Wilderness Therapy Community Initiation

Age: 20

Text:

Saying “I love you guys” to everyone at the top of your voice before bed at night.

Context:

My informant practiced this during his time in a wilderness therapy program during high school; the program is located in Colorado. In this program, you would be with a group of people of the same gender, and you would hike from the camp in Colorado to the camp in Utah over a couple of months. When you first get there, you have to shout “I love you guys!” to your group, and then as the months go on, every night, everyone would yell “I love you” to one another before they all retired to their tents. The reason for this initiation is that you immediately become vulnerable with your group, creating a level of comfort with your peers in the program.

Analysis:

The use of this initiation is by making the participant uncomfortable, as saying I love you to a bunch of strangers your age is not a normal thing to do.
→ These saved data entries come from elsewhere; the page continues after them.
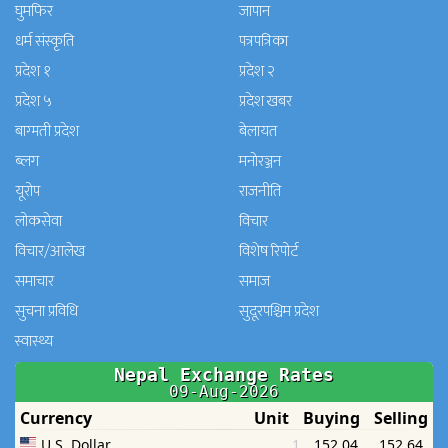
घुमफिर
जापान
धर्म संस्कृति
पत्रपत्रिका
प्रदेश १
प्रदेश २
प्रदेश ५
प्रदेश खबर
बाग्मती प्रदेश
बेलायत
ब्लग
मनाेरञ्जन
यूरोप
राजनीति
लोकसेवा
विचार
विचार/आलेख
विशेष रिपोर्ट
समाचार
समाज
सुचना प्रविधि
सुदूरपश्चिम प्रदेश
स्वास्थ्य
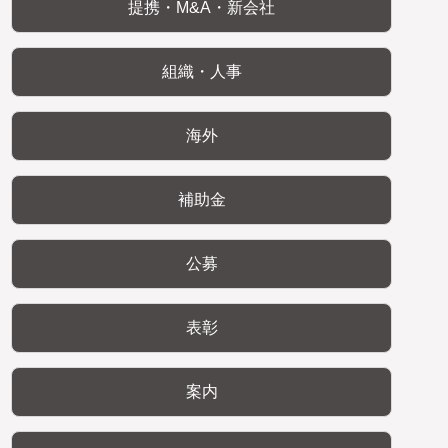
提携・M&A・新会社
組織・人事
海外
補助金
公募
表彰
案内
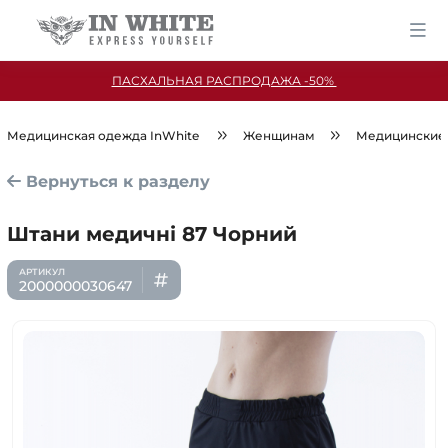
ПАСХАЛЬНАЯ РАСПРОДАЖА -50%
Медицинская одежда InWhite
Женщинам
Медицинские
Вернуться к разделу
Штани медичні 87 Чорний
2000000030647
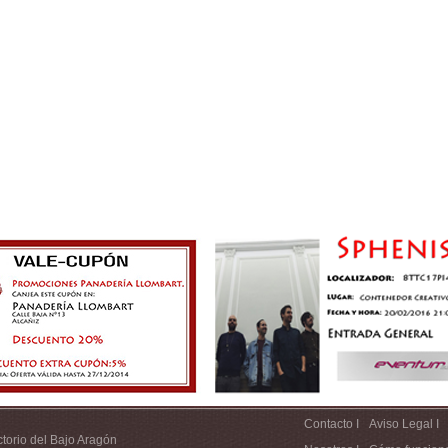
Contacto I
Aviso Legal I
ctorio del Bajo Aragón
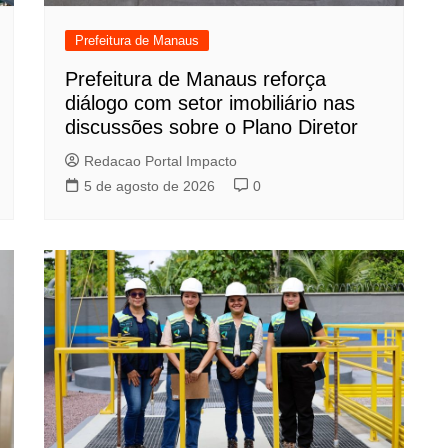
Prefeitura de Manaus
Prefeitura de Manaus reforça
diálogo com setor imobiliário nas
discussões sobre o Plano Diretor
Redacao Portal Impacto
5 de agosto de 2026
0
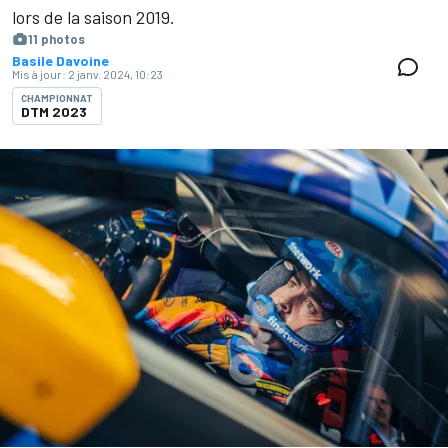
lors de la saison 2019.
11 photos
Basile Davoine
Mis à jour:
2 janv. 2024, 10:23
CHAMPIONNAT
DTM 2023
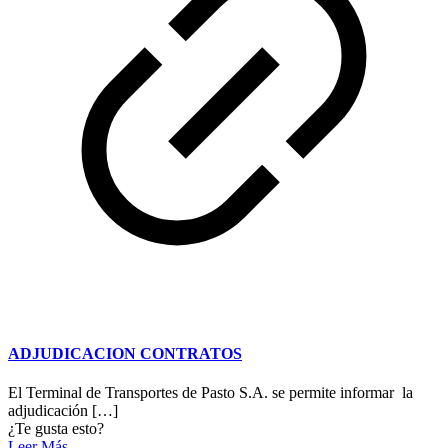
ADJUDICACION CONTRATOS
El Terminal de Transportes de Pasto S.A. se permite informar la
adjudicación
[…]
¿Te gusta esto?
Leer Más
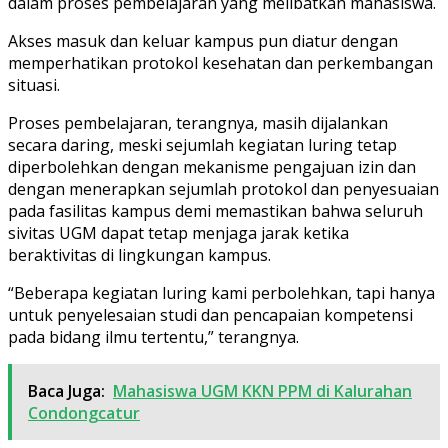
dalam proses pembelajaran yang melibatkan mahasiswa.
Akses masuk dan keluar kampus pun diatur dengan
memperhatikan protokol kesehatan dan perkembangan
situasi.
Proses pembelajaran, terangnya, masih dijalankan
secara daring, meski sejumlah kegiatan luring tetap
diperbolehkan dengan mekanisme pengajuan izin dan
dengan menerapkan sejumlah protokol dan penyesuaian
pada fasilitas kampus demi memastikan bahwa seluruh
sivitas UGM dapat tetap menjaga jarak ketika
beraktivitas di lingkungan kampus.
“Beberapa kegiatan luring kami perbolehkan, tapi hanya
untuk penyelesaian studi dan pencapaian kompetensi
pada bidang ilmu tertentu,” terangnya.
Baca Juga:
Mahasiswa UGM KKN PPM di Kalurahan
Condongcatur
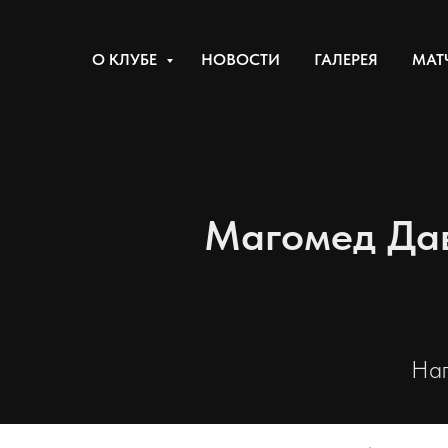
О КЛУБЕ
НОВОСТИ
ГАЛЕРЕЯ
МАТ
Магомед Дав
Нап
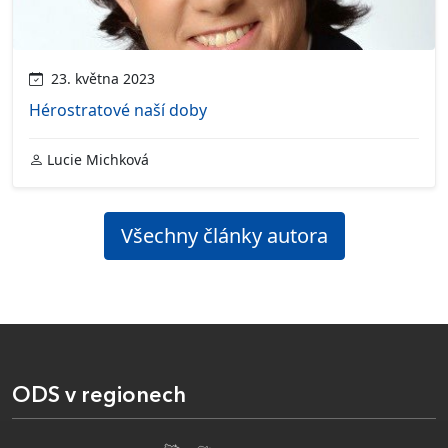
23. května 2023
Hérostratové naší doby
Lucie Michková
Všechny články autora
ODS v regionech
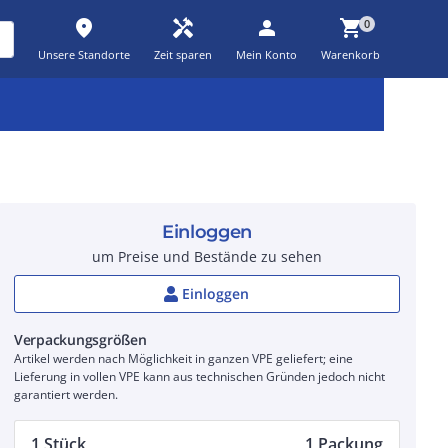
place
handyman
person
shopping_cart
0
Unsere Standorte
Zeit sparen
Mein Konto
Warenkorb
Kernsortiment
Kampagnen
Aktionen
workspace_premium
auto_awesome
percent_discount
Einloggen
um Preise und Bestände zu sehen
Einloggen
Verpackungsgrößen
Artikel werden nach Möglichkeit in ganzen VPE geliefert; eine
Lieferung in vollen VPE kann aus technischen Gründen jedoch nicht
garantiert werden.
1 Stück
1 Packung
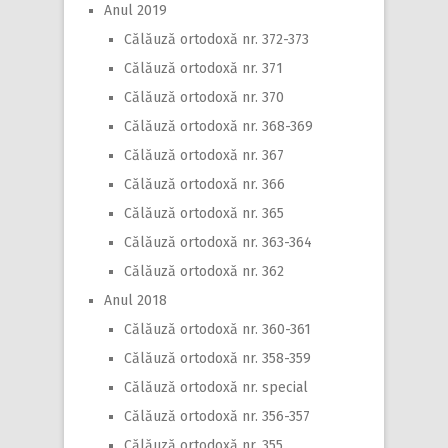
Anul 2019
Călăuză ortodoxă nr. 372-373
Călăuză ortodoxă nr. 371
Călăuză ortodoxă nr. 370
Călăuză ortodoxă nr. 368-369
Călăuză ortodoxă nr. 367
Călăuză ortodoxă nr. 366
Călăuză ortodoxă nr. 365
Călăuză ortodoxă nr. 363-364
Călăuză ortodoxă nr. 362
Anul 2018
Călăuză ortodoxă nr. 360-361
Călăuză ortodoxă nr. 358-359
Călăuză ortodoxă nr. special
Călăuză ortodoxă nr. 356-357
Călăuză ortodoxă nr. 355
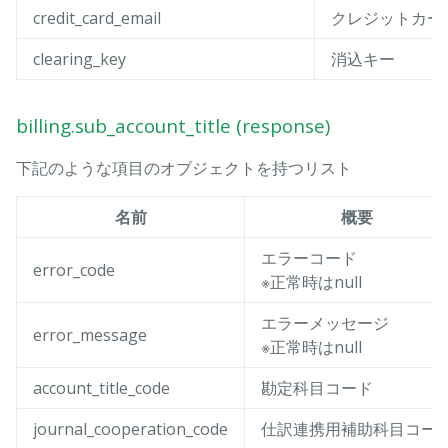
credit_card_email
クレジットカー
clearing_key
消込キー
billing.sub_account_title (response)
下記のような項目のオブジェクトを持つリスト
名前
概要
エラーコード
error_code
※正常時はnull
エラーメッセージ
error_message
※正常時はnull
account_title_code
勘定科目コード
journal_cooperation_code
仕訳連携用補助科目コー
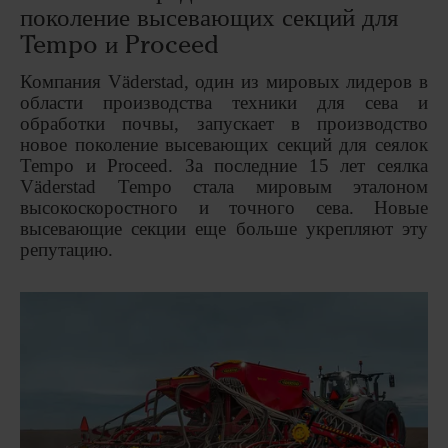
поколение высевающих секций для
Tempo и Proceed
Компания
V
ä
derstad
, один из мировых лидеров в
области производства техники для сева и
обработки почвы, запускает в производство
новое поколение высевающих секций для сеялок
Tempo
и
Proceed
. За последние 15 лет сеялка
V
ä
derstad
Tempo
стала мировым эталоном
высокоскоростного и точного сева. Новые
высевающие секции еще больше укрепляют эту
репутацию.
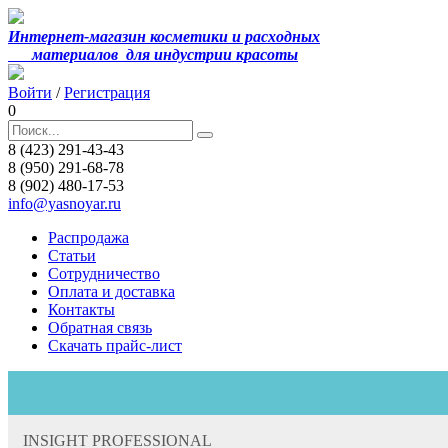
Интернет-магазин косметики и расходных
материалов
для индустрии красоты
Войти
/
Регистрация
0
8 (423) 291-43-43
8 (950) 291-68-78
8 (902) 480-17-53
info@yasnoyar.ru
Распродажа
Статьи
Сотрудничество
Оплата и доставка
Контакты
Обратная связь
Скачать прайс-лист
INSIGHT PROFESSIONAL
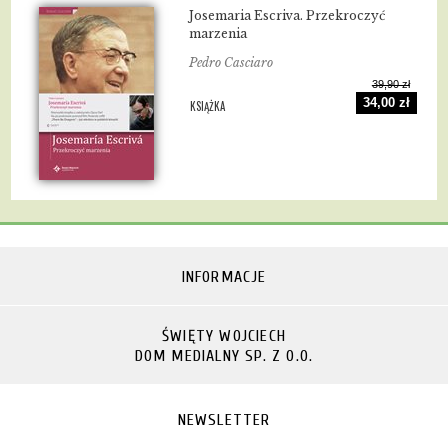
Josemaria Escriva. Przekroczyć
marzenia
Pedro Casciaro
39,90 zł
34,00 zł
KSIĄŻKA
INFORMACJE
ŚWIĘTY WOJCIECH
DOM MEDIALNY SP. Z O.O.
NEWSLETTER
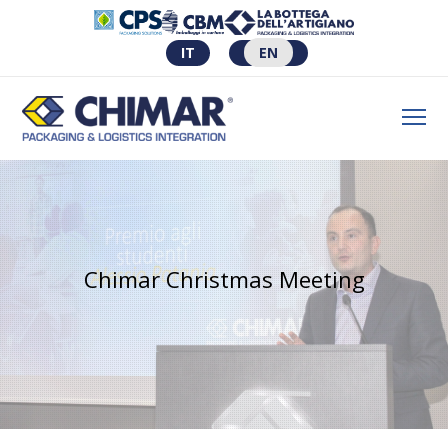
IT
EN
Chimar Christmas Meeting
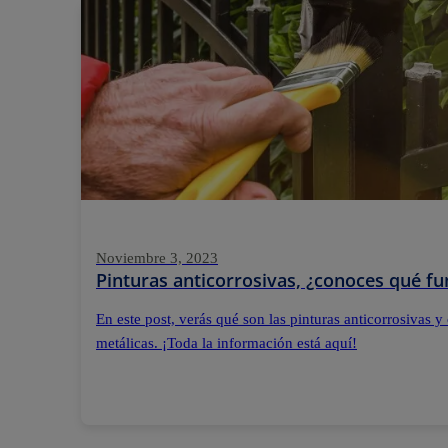
Noviembre 3, 2023
Pinturas anticorrosivas, ¿conoces qué fu
En este post, verás qué son las pinturas anticorrosivas y
metálicas. ¡Toda la información está aquí!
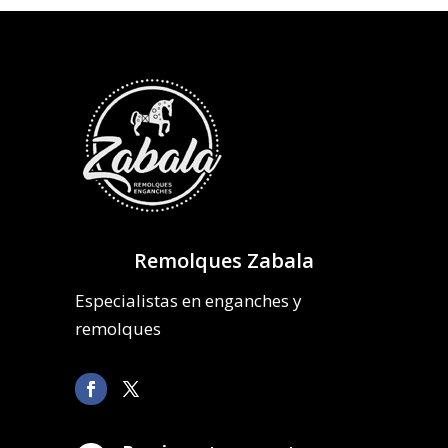
Remolques Zabala
Especialistas en enganches y
remolques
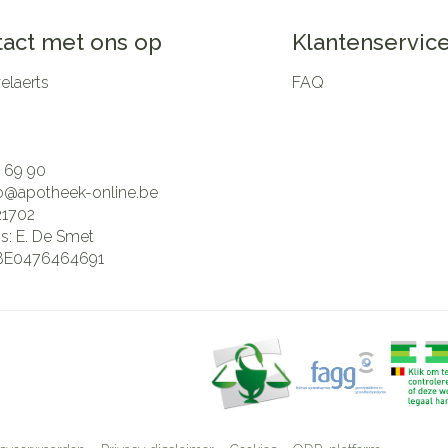
act met ons op
Klantenservic
laerts
FAQ
 69 90
fo@
apotheek-online.be
21702
is:
E. De Smet
BE0476464691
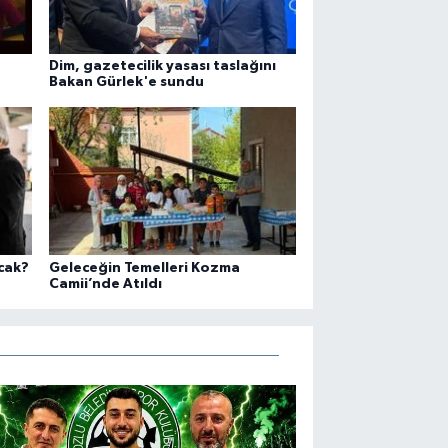
Dim, gazetecilik yasası taslağını
Bakan Gürlek'e sundu
cak?
Geleceğin Temelleri Kozma
Camii’nde Atıldı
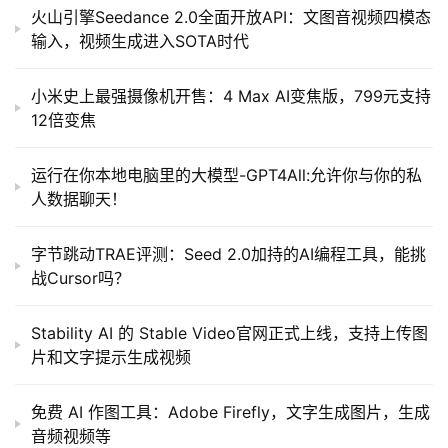
火山引擎Seedance 2.0全面开放API：文图音视频四模态
输入，视频生成进入SOTA时代
小米史上最强摄像机开售：4 Max AI变焦版，799元支持
12倍变焦
运行在你本地电脑里的大模型-GPT4All:允许你与你的私
人数据聊天！
字节跳动TRAE评测：Seed 2.0加持的AI编程工具，能挑
战Cursor吗？
Stability AI 的 Stable Video官网正式上线，支持上传图
片和文字提示生成视频
免费 AI 作图工具：Adobe Firefly，文字生成图片，生成
音频视频等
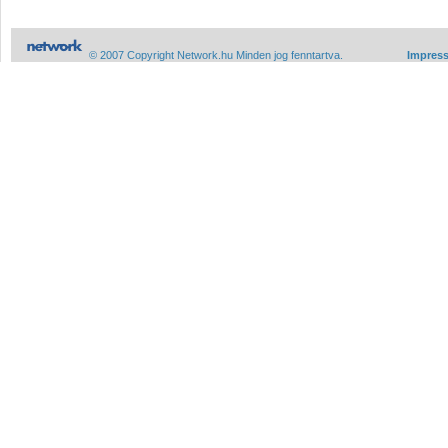
© 2007 Copyright Network.hu Minden jog fenntartva.
Impres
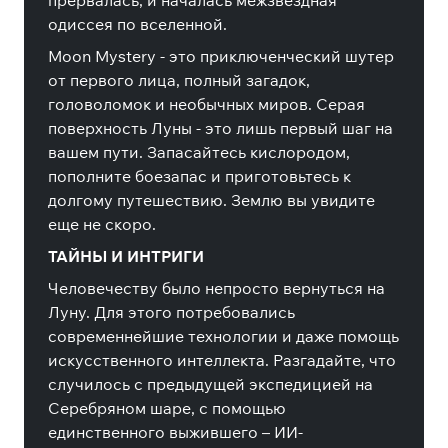
прервалась, и началась межзвездная
одиссея по вселенной.
Moon Mystery - это приключенческий шутер
от первого лица, полный загадок,
головоломок и необычных миров. Серая
поверхность Луны - это лишь первый шаг на
вашем пути. Запасайтесь кислородом,
пополните боезапас и приготовьтесь к
долгому путешествию. Землю вы увидите
еще не скоро.
ТАЙНЫ И ИНТРИГИ
Человечеству было непросто вернуться на
Луну. Для этого потребовались
современнейшие технологии и даже помощь
искусственного интеллекта. Разгадайте, что
случилось с предыдущей экспедицией на
Серебряном шаре, с помощью
единственного выжившего – ИИ-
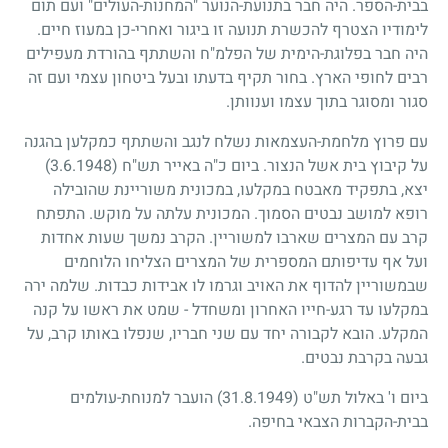
בבית-הספר. היה חבר בתנועת-הנוער "המחנות-העולים" ועם תום
לימודיו הצטרף להכשרת תנועה זו ביגור ואחרי-כן במעוז חיים.
היה חבר בפלוגת-הימית של הפלמ"ח והשתתף בהורדת מעפילים
רבים לחופי הארץ. בחור תקיף בדעתו ובעל ביטחון עצמי ועם זה
סגור ומסוגר בתוך עצמו וענוותן.
עם פרוץ מלחמת-העצמאות נשלח לנגב והשתתף כמקלען בהגנה
על קיבוץ בית אשל הנצור. ביום כ"ה באייר תש"ח
3.6.1948)
)
יצא, בתפקיד מאבטח במקלעו, במכונית משוריינת שהובילה
רופא למושב נבטים הסמוך. המכונית עלתה על מוקש. התפתח
קרב עם המצרים שארבו למשוריין. הקרב נמשך שעות אחדות
ועל אף עדיפותם המספרית של המצרים הצליחו הלוחמים
שבמשוריין להדוף את האויב וגרמו לו אבידות כבדות. שלמה ירה
במקלעו עד רגע-חייו האחרון ומשחדל - שמט את ראשו על קנה
המקלע. הובא לקבורה יחד עם שני חבריו, שנפלו באותו קרב, על
גבעה בקרבת נבטים.
ביום ו' באלול תש"ט
31.8.1949)
) הועבר למנוחת-עולמים
בבית-הקברות הצבאי בחיפה.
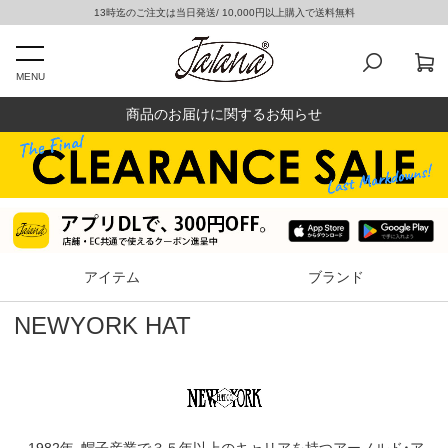
13時迄のご注文は当日発送/ 10,000円以上購入で送料無料
MENU
商品のお届けに関するお知らせ
アイテム
ブランド
NEWYORK HAT
1982年、帽子産業で３５年以上のキャリアを持つアーノルド・ア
But since the group is going to be together for a few months, the vulnerability expressed breaks the tension and makes the group more comfortable with one another. As the group says it every night before going to bed, it creates a good vibe, and even though the program can be taxing, the group is getting through it together with positive energy.

Rituals: Quinceañeras

Nationality: Mexican-American
Age: 18
Occupation: Student
Residence: Parkside, USC

My informant S told me about when they had their quinceañera when they turned 15. S said that quinces are a very valued Mexican traditional celebration of becoming 15 and that it is a big transition from being a child to becoming an adult. They talked about picking out the dress, and how it is supposed to show your personality. They showed me a picture of their dress and they wore a gorgeous baby blue gown that reminded me of Cinderella. S also talked about the quinceañera’s court, the quinces’ closest friends, and how their friends all wore beautiful dresses that were colour-coordinated to their gown. S told me about the dance number that they did together and how much fun it was for them. S also talked about one of her favourite moments, the father-daughter dance and how emotional it was. They had picked a really special song that meant a lot to them, a Spanish song that their dad used to sing to them when they were younger and S said it was a very memorable moment for the both of them.

Of course, I have heard of the tradition of quinceañeras and know what they are about, but it is always so special to hear about it from someone who got to experience it in their life. I have several other friends who have also had quinces and I loved hearing everyone’s different experiences and memories of them. From what I have heard about quinces, I know that when you are Catholic, the quinceanera goes to church before the party for a ceremony of blessings that renews the quinceanera’s commitment to God. I have never had a quinceañera but I did have a champagne birthday, which is the day you turn the age of the day that you were born. In my case, I was born on the 18th, so the day I turned 18 was my champagne birthday and I had a champagne birthday party with my closest friends.